The appointment was revealed today by the Department for Culture, Media and Sport, with the reviews set to consider whether the BBC is acting in accordance with assurances given at the time its digital services were approved.
The individual reviews will include market impact assessments. Ofcom will also contribute to the review process. The findings from the final reports will feed into the current review of the BBC's Charter.
Gardam quit Channel 4 in 2003 for what he said at the time were "partly personal reasons". He had worked at the broadcaster for five years. Before that, Gardam spent 20 years at the BBC working as an editor on programmes including 'Panorama' and 'Newsnight', before leaving to join Channel 5 briefly.
He is charged with reviewing the BBC's new digital radio services including 1Xtra, BBC 6 and BBC 7.
Barwise is professor of management and marketing at the London Business School. He will look at the television channels BBC Three, BBC Four, Cbeebies and CBBC.
Tessa Jowell, secretary of state for culture, media and sport, said: "The BBC has wholeheartedly embraced the digital revolution.
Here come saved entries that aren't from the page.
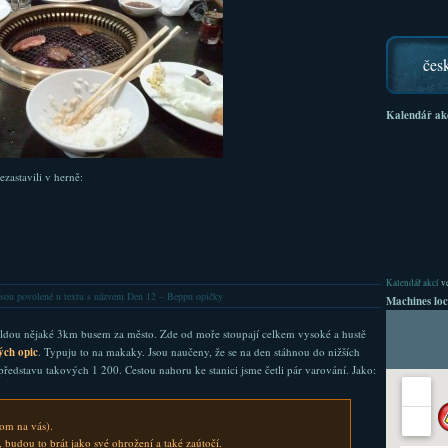
čes
Kalendář ak
zastavili v herně:
Kalendář akcí
ve
sou povolené
u textu s názvem Den 12 – Beppu opičky
Machines loc
Puldou nějaké 3km busem za město. Zde od moře stoupají celkem vysoké a hustě
ých opic
. Typuju to na makaky. Jsou naučeny, že se na den stáhnou do nižších
 představu takových 1 200. Cestou nahoru ke stanici jsme četli pár varování. Jako:
nom na vás).
 budou to brát jako své ohrožení a také zaútočí.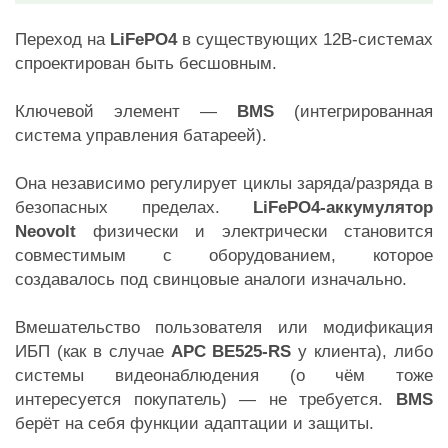
Переход на
LiFePO4
в существующих 12В-системах
спроектирован быть бесшовным.
Ключевой элемент —
BMS
(интегрированная
система управления батареей).
Она независимо регулирует циклы заряда/разряда в
безопасных пределах.
LiFePO4-аккумулятор
Neovolt
физически и электрически становится
совместимым с оборудованием, которое
создавалось под свинцовые аналоги изначально.
Вмешательство пользователя или модификация
ИБП (как в случае
APC BE525-RS
у клиента), либо
системы видеонаблюдения (о чём тоже
интересуется покупатель) — не требуется.
BMS
берёт на себя функции адаптации и защиты.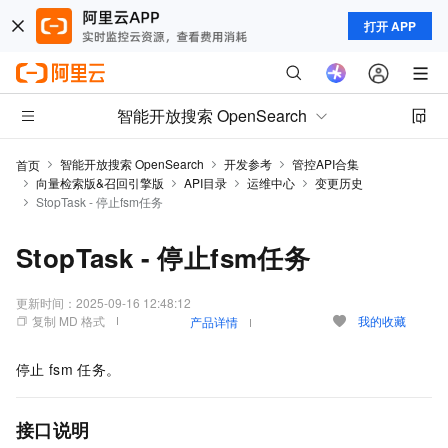
打开 APP
智能开放搜索 OpenSearch
智能开放搜索 OpenSearch
开发参考
管控API合集
首页
向量检索版&召回引擎版
API目录
运维中心
变更历史
StopTask - 停止fsm任务
StopTask - 停止fsm任务
更新时间：
2025-09-16 12:48:12
复制 MD 格式
我的收藏
产品详情
停止
fsm
任务。
接口说明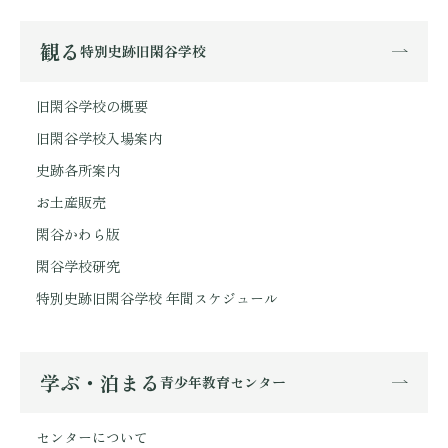
観る
特別史跡旧閑谷学校
旧閑谷学校の概要
旧閑谷学校入場案内
史跡各所案内
お土産販売
閑谷かわら版
閑谷学校研究
特別史跡旧閑谷学校 年間スケジュール
学ぶ・泊まる
青少年教育センター
センターについて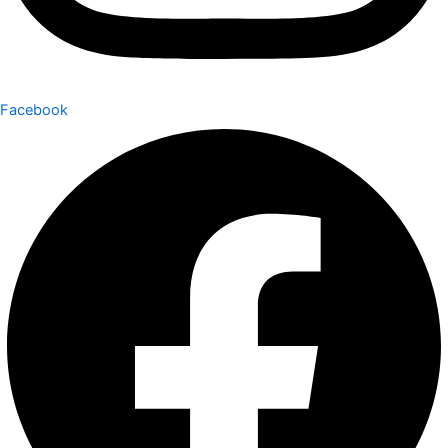
Facebook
But while licence-fee payers rightly expect their major public service broadcaster to be at the forefront of a rapidly changing broadcasting ecology, they also expect the government to ensure that the corporation fulfils its public service remit. These reviews will help us ensure that balance is being struck."
At the same time as the reviews were announced, the BBC said that its digital services may have been responsible for bringing 1m households into the digital television fold.
Citing successes such as 'Little Britain' and 'The Alan Clark Diaries', the BBC said that its digital television and radio services are delivering distinctive and original public service content to UK audiences and are on track to meet all conditions of their approvals.
The corporation made the comments as part of its submission to Jowell for the review.